■ **Aim of the task**:
Hunt through the lines below for the string "Stavba" and copy each one that has it.

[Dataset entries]
+ + + + +

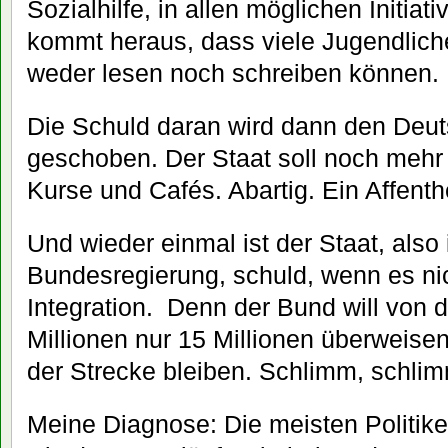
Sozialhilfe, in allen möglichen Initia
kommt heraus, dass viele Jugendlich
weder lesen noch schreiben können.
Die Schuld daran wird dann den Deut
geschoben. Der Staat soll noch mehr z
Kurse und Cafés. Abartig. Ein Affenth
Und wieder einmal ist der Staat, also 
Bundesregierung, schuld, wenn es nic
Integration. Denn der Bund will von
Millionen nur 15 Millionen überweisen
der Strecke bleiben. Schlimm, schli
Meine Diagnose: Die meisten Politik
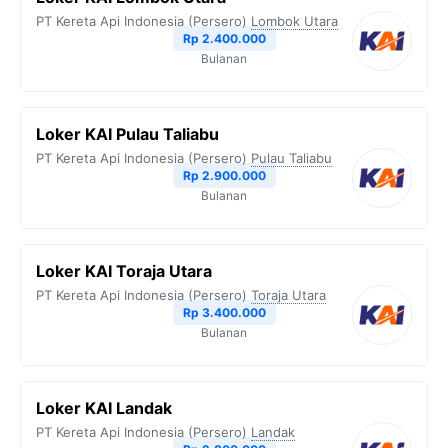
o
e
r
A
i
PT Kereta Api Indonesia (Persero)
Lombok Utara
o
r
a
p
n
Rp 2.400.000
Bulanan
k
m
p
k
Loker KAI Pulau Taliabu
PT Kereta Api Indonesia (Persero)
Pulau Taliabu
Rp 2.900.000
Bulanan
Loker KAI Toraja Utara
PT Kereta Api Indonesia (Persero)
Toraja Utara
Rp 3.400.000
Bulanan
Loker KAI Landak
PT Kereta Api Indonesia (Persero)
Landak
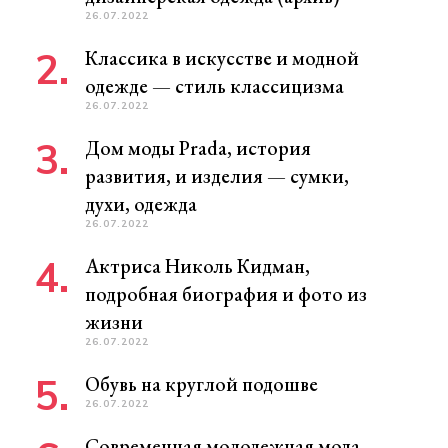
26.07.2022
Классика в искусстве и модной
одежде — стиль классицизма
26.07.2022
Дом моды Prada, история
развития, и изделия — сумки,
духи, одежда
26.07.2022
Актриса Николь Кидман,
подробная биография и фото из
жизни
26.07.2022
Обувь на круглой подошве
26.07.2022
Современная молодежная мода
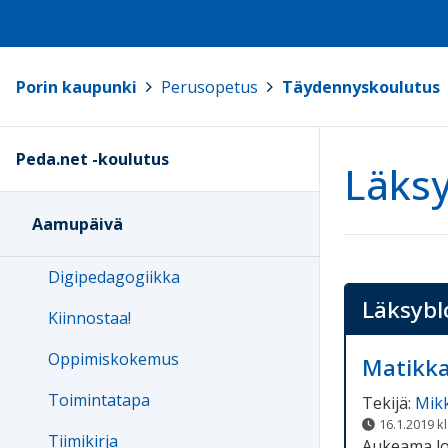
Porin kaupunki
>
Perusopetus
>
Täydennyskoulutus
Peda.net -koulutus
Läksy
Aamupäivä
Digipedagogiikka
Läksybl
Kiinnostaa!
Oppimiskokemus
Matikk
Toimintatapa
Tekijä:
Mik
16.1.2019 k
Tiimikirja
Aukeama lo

+ + + + +

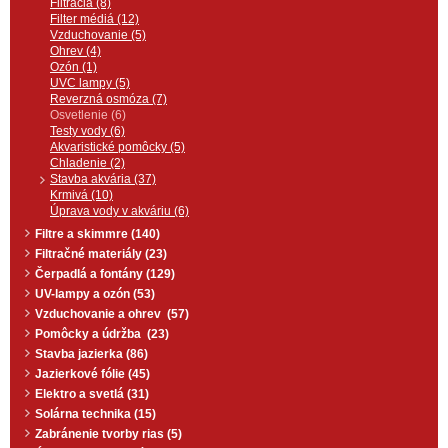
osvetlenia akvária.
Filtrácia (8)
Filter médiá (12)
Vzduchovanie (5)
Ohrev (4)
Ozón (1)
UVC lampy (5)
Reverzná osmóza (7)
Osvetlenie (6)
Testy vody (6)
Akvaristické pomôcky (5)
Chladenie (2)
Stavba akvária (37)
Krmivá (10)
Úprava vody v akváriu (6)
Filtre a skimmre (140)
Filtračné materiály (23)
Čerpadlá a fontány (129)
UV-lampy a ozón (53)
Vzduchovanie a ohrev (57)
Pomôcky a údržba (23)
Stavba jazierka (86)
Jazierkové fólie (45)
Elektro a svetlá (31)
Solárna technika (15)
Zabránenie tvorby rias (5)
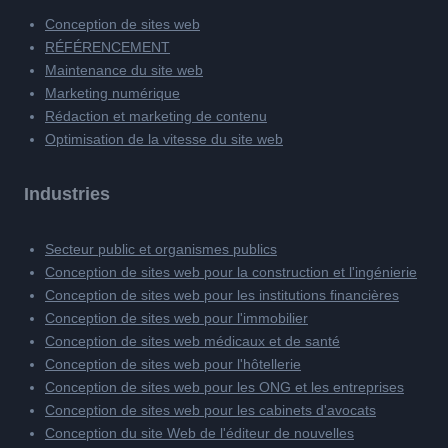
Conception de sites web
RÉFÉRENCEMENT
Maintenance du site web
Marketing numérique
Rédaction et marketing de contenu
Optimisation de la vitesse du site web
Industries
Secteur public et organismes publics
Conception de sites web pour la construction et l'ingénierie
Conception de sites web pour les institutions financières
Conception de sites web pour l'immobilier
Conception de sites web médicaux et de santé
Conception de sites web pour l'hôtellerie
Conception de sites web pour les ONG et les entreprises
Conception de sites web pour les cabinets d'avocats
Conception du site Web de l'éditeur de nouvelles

+ + + + +

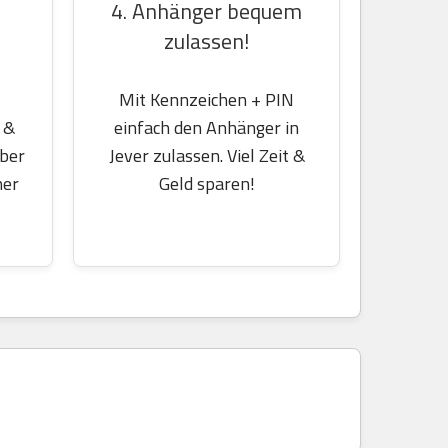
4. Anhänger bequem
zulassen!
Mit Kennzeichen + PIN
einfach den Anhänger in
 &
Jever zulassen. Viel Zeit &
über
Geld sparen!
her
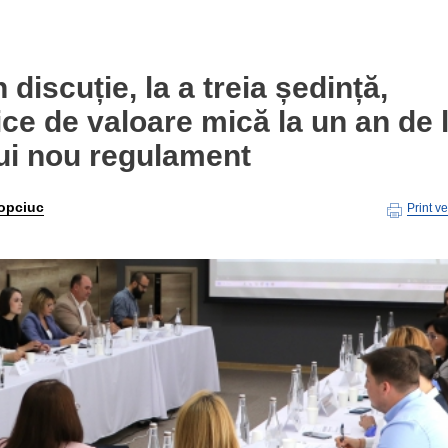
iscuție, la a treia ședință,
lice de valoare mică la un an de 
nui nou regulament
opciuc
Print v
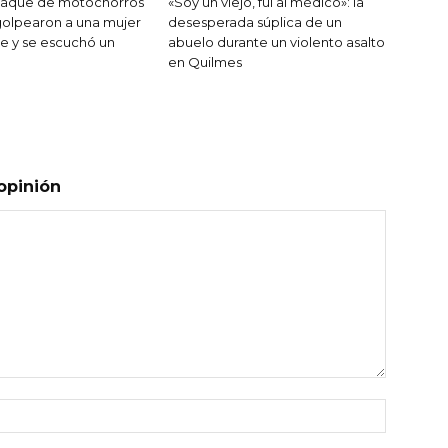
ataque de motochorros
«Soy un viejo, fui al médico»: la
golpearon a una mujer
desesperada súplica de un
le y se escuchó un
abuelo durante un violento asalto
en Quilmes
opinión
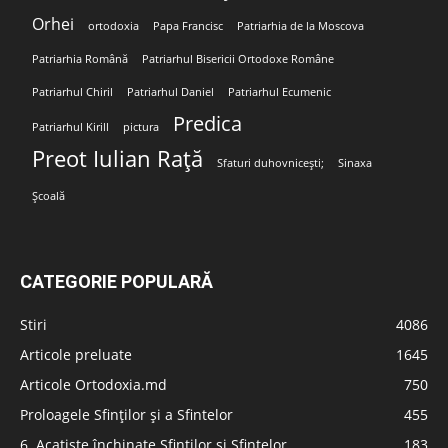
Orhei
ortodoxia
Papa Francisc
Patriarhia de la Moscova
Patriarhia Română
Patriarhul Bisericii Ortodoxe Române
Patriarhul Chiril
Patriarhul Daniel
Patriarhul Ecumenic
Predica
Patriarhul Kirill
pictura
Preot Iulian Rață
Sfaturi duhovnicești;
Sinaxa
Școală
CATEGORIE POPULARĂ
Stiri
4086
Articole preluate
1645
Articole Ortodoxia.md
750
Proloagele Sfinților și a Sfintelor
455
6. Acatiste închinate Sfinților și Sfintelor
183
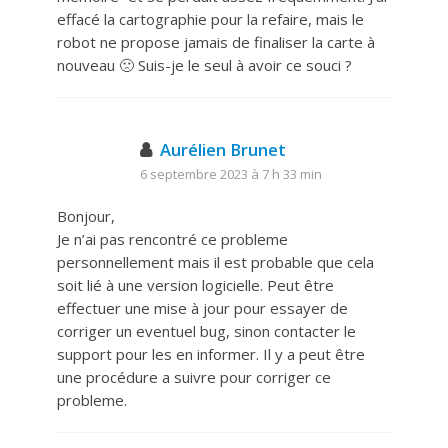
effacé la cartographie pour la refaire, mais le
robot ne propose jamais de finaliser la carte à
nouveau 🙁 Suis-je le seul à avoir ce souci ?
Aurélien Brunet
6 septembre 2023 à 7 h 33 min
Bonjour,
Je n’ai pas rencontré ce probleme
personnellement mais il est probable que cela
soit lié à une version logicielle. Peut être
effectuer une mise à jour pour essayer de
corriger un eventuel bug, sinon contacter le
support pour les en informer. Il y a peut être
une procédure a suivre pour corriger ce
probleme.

+ + + + +

■ **Exercise solution**:
Stavba akvária (37)
Stavba jazierka (86)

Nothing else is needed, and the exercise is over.